Use in reducing variance

Paired difference tests for reducing variance are a specific type of blocking. To illustrate the idea, suppose we are assessing the performance of a drug for treating high cholesterol. Under the design of our study, we enroll 100 subjects, and measure each subject's cholesterol level. Then all the subjects are treated with the drug for six months, after which their cholesterol levels are measured again. Our interest is in whether the drug has any effect on mean cholesterol levels, which can be inferred through a comparison of the post-treatment to pre-treatment measurements.

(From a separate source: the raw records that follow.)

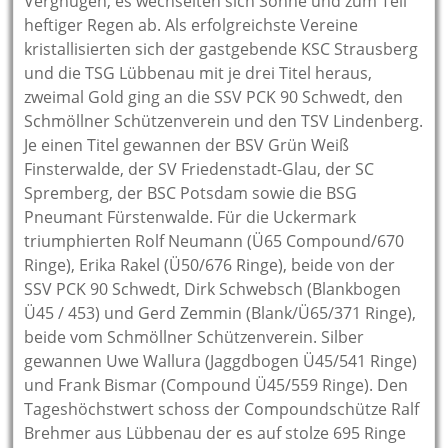
Vergnügen, es wechselten sich Sonne und zum Teil
heftiger Regen ab.
Als erfolgreichste Vereine
kristallisierten sich der gastgebende KSC Strausberg
und die TSG Lübbenau mit je drei Titel heraus,
zweimal Gold ging an die SSV PCK 90 Schwedt, den
Schmöllner Schützenverein und den TSV Lindenberg.
Je einen Titel gewannen der BSV Grün Weiß
Finsterwalde, der SV Friedenstadt-Glau, der SC
Spremberg, der BSC Potsdam sowie die BSG
Pneumant Fürstenwalde. Für die Uckermark
triumphierten Rolf Neumann (Ü65 Compound/670
Ringe), Erika Rakel (Ü50/676 Ringe), beide von der
SSV PCK 90 Schwedt, Dirk Schwebsch (Blankbogen
Ü45 / 453) und Gerd Zemmin (Blank/Ü65/371 Ringe),
beide vom Schmöllner Schützenverein. Silber
gewannen Uwe Wallura (Jaggdbogen Ü45/541 Ringe)
und Frank Bismar (Compound Ü45/559 Ringe). Den
Tageshöchstwert schoss der Compoundschütze Ralf
Brehmer aus Lübbenau der es auf stolze 695 Ringe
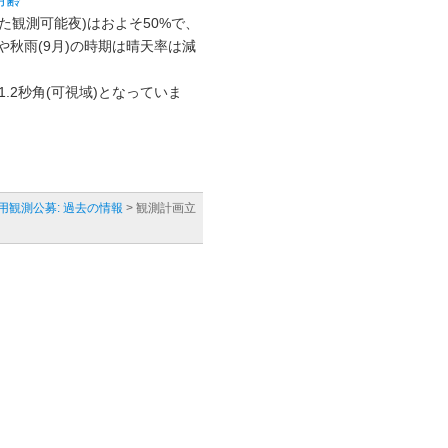
月齢
た観測可能夜)はおよそ50%で、
)や秋雨(9月)の時期は晴天率は減
1.2秒角(可視域)となっていま
用観測公募: 過去の情報
> 観測計画立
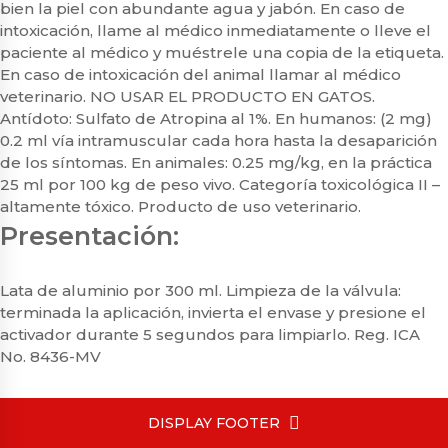
bien la piel con abundante agua y jabón. En caso de
intoxicación, llame al médico inmediatamente o lleve el
paciente al médico y muéstrele una copia de la etiqueta.
En caso de intoxicación del animal llamar al médico
veterinario. NO USAR EL PRODUCTO EN GATOS.
Antídoto: Sulfato de Atropina al 1%. En humanos: (2 mg)
0.2 ml vía intramuscular cada hora hasta la desaparición
de los síntomas. En animales: 0.25 mg/kg, en la práctica
25 ml por 100 kg de peso vivo. Categoría toxicológica II –
altamente tóxico. Producto de uso veterinario.
Presentación:
Lata de aluminio por 300 ml. Limpieza de la válvula:
terminada la aplicación, invierta el envase y presione el
activador durante 5 segundos para limpiarlo. Reg. ICA
No. 8436-MV
DISPLAY FOOTER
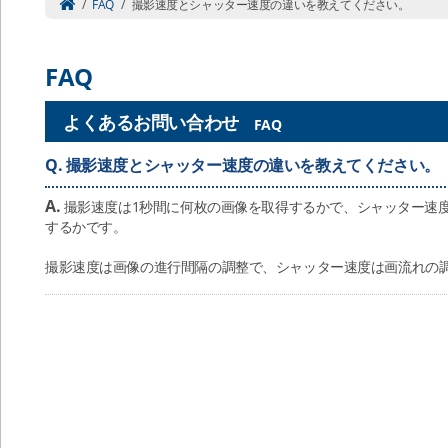
/
FAQ
/
撮影速度とシャッター速度の違いを教えてください。
FAQ
よくあるお問い合わせ
FAQ
Q.
撮影速度とシャッター速度の違いを教えてください。
A.
撮影速度は1秒間に何枚の画像を取得するかで、シャッター速
するかです。
撮影速度は画像の進行間隔の調整で、シャッター速度は画流れの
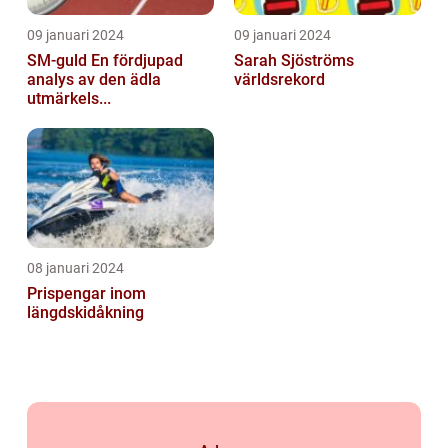
09 januari 2024
09 januari 2024
SM-guld En fördjupad
Sarah Sjöströms
analys av den ädla
världsrekord
utmärkels...
08 januari 2024
Prispengar inom
längdskidåkning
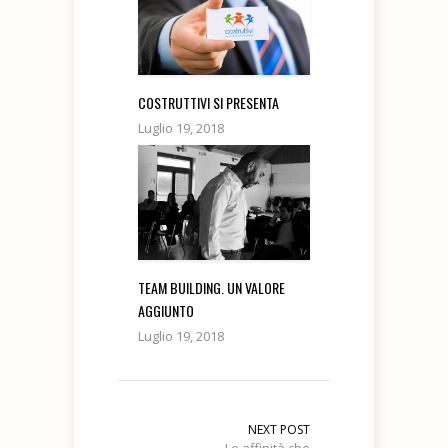
COSTRUTTIVI SI PRESENTA
Luglio 19, 2018
TEAM BUILDING. UN VALORE
AGGIUNTO
Luglio 19, 2018
NEXT POST
Le affinità che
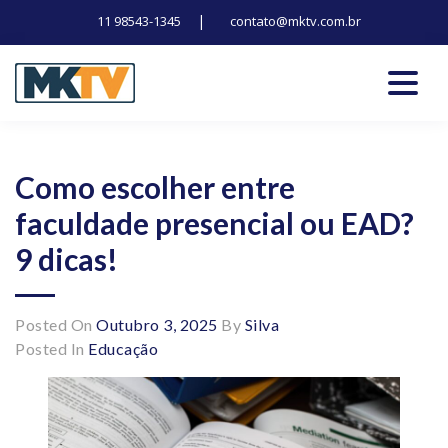
|
11 98543-1345
contato@mktv.com.br
Skip
to
content
Tecnologia, inovação e notícias
Marduk tv
Como escolher entre
faculdade presencial ou EAD?
9 dicas!
Posted On
Outubro 3, 2025
By
Silva
Posted In
Educação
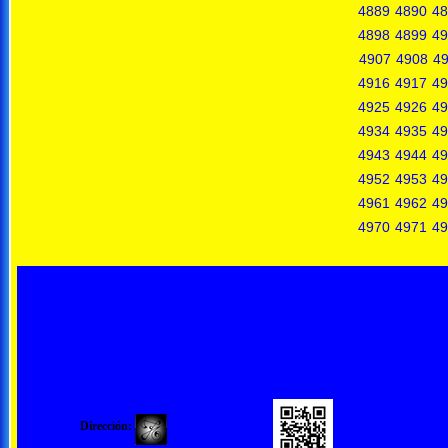
4889
4890
48
4898
4899
49
4907
4908
4
4916
4917
49
4925
4926
49
4934
4935
49
4943
4944
49
4952
4953
49
4961
4962
49
4970
4971
49
Dirección:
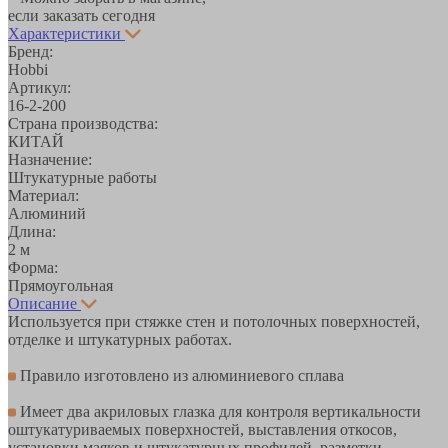
если заказать сегодня
Характеристики
Бренд:
Hobbi
Артикул:
16-2-200
Страна производства:
КИТАЙ
Назначение:
Штукатурные работы
Материал:
Алюминий
Длина:
2 м
Форма:
Прямоугольная
Описание
Используется при стяжке стен и потолочных поверхностей,
отделке и штукатурных работах.
Правило изготовлено из алюминиевого сплава
Имеет два акриловых глазка для контроля вертикальности
оштукатуриваемых поверхностей, выставления откосов,
установки маяков и штукатурных профилей, разметки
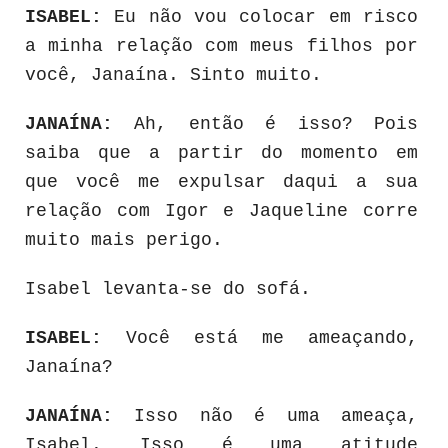
ISABEL:
Eu não vou colocar em risco
a minha relação com meus filhos por
você, Janaína. Sinto muito.
JANAÍNA:
Ah, então é isso? Pois
saiba que a partir do momento em
que você me expulsar daqui a sua
relação com Igor e Jaqueline corre
muito mais perigo.
Isabel levanta-se do sofá.
ISABEL:
Você está me ameaçando,
Janaína?
JANAÍNA:
Isso não é uma ameaça,
Isabel. Isso é uma atitude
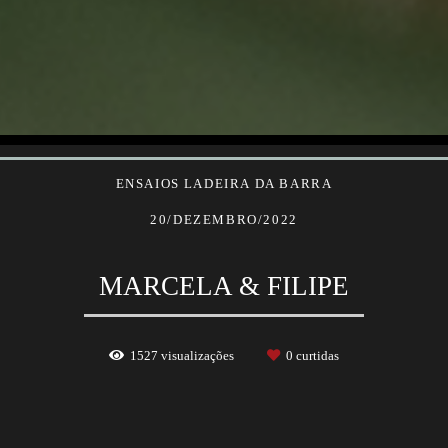
ENSAIOS
LADEIRA DA BARRA
20/DEZEMBRO/2022
MARCELA & FILIPE
1527
visualizações
0
curtidas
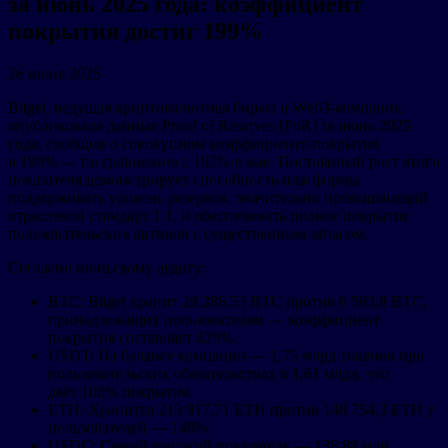
за июнь 2025 года: коэффициент
покрытия достиг 199%
26 июня 2025
Bitget, ведущая криптовалютная биржа и Web3-компания,
опубликовала данные Proof of Reserves (PoR) за июнь 2025
года, сообщив о совокупном коэффициенте покрытия
в 199% — по сравнению с 192% в мае. Постоянный рост этого
показателя демонстрирует способность платформы
поддерживать уровень резервов, значительно превышающий
отраслевой стандарт 1:1, и обеспечивать полное покрытие
пользовательских активов с существенным запасом.
Согласно июньскому аудиту:
BTC: Bitget хранит 28 286,53 BTC против 6 593,8 BTC,
принадлежащих пользователям — коэффициент
покрытия составляет 429%.
USDT: На балансе компании — 1,75 млрд токенов при
пользовательских обязательствах в 1,61 млрд, что
даёт 108% покрытия.
ETH: Хранится 219 917,71 ETH против 148 754,3 ETH у
пользователей — 148%.
USDC: Самый высокий показатель — 138,88 млн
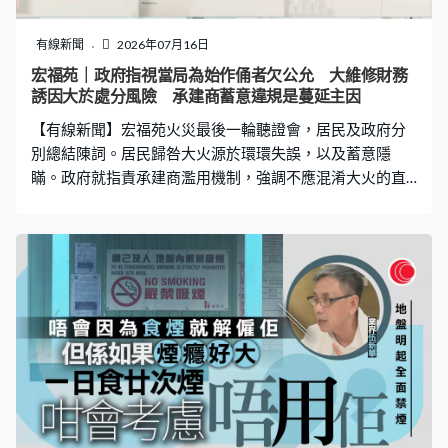
康養運營與管理」等。
有線新聞
2026年07月16日
宏福苑｜政府指視當局為始作俑者欠公允 大維修財務
誘因大於處分風險 承建商蓄意違規是蔓延主因
【有線新聞】宏福苑火災最後一輪聽證會，居民及政府分
別總結陳詞。居民歸咎大火源於環環失誤，以及蓄意隱
瞞。政府就指責承建商濫用機制，強調不應混淆大火的直
接成因與監管弱點，視政府為始作俑者有欠公允。 9名宏
福苑居民由大律師譚俊傑代表，他們指大火源於環環失
誤，同意部份涉事方誤導政府，但部門應有責任。例如房
屋局獨立審查組ICU沒有直接聯絡註冊檢驗人員吳躍，未能
發現他只是簽文件的「橡皮圖章」，巡查前預約通知，間
接令到承建商有機會將非阻燃棚網魚目混珠，認為必須改
為突擊檢查。他稱很多居民強忍悲痛作供出席每場聽證
會，但有證人只想推卸責任，期望委員會還原真相。 政府
代表資深大律師孫靖乾重申，一直開誠布公，配合調查，
31位證人先後作供13日，選擇迴避的人缺席聽證會而被忽
略，觀感上令政府變成始作俑者，亦有傳媒指政府釀成大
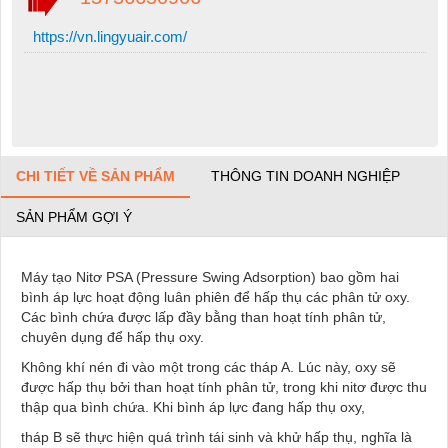
https://vn.lingyuair.com/
CHI TIẾT VỀ SẢN PHẨM
THÔNG TIN DOANH NGHIỆP
SẢN PHẨM GỢI Ý
Máy tạo Nitơ PSA (Pressure Swing Adsorption) bao gồm hai
bình áp lực hoạt động luân phiên để hấp thụ các phân tử oxy.
Các bình chứa được lấp đầy bằng than hoạt tính phân tử,
chuyên dụng để hấp thụ oxy.
Không khí nén đi vào một trong các tháp A. Lúc này, oxy sẽ
được hấp thụ bởi than hoạt tính phân tử, trong khi nitơ được thu
thập qua bình chứa. Khi bình áp lực đang hấp thụ oxy,
tháp B sẽ thực hiện quá trình tái sinh và khử hấp thụ, nghĩa là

The key issue that motivates the paired difference test is that unless the study has very strict entry criteria, it is likely that the subjects will differ substantially from each other before the treatment begins. Important baseline differences among the subjects may be due to their gender, age, smoking status, activity level, and diet.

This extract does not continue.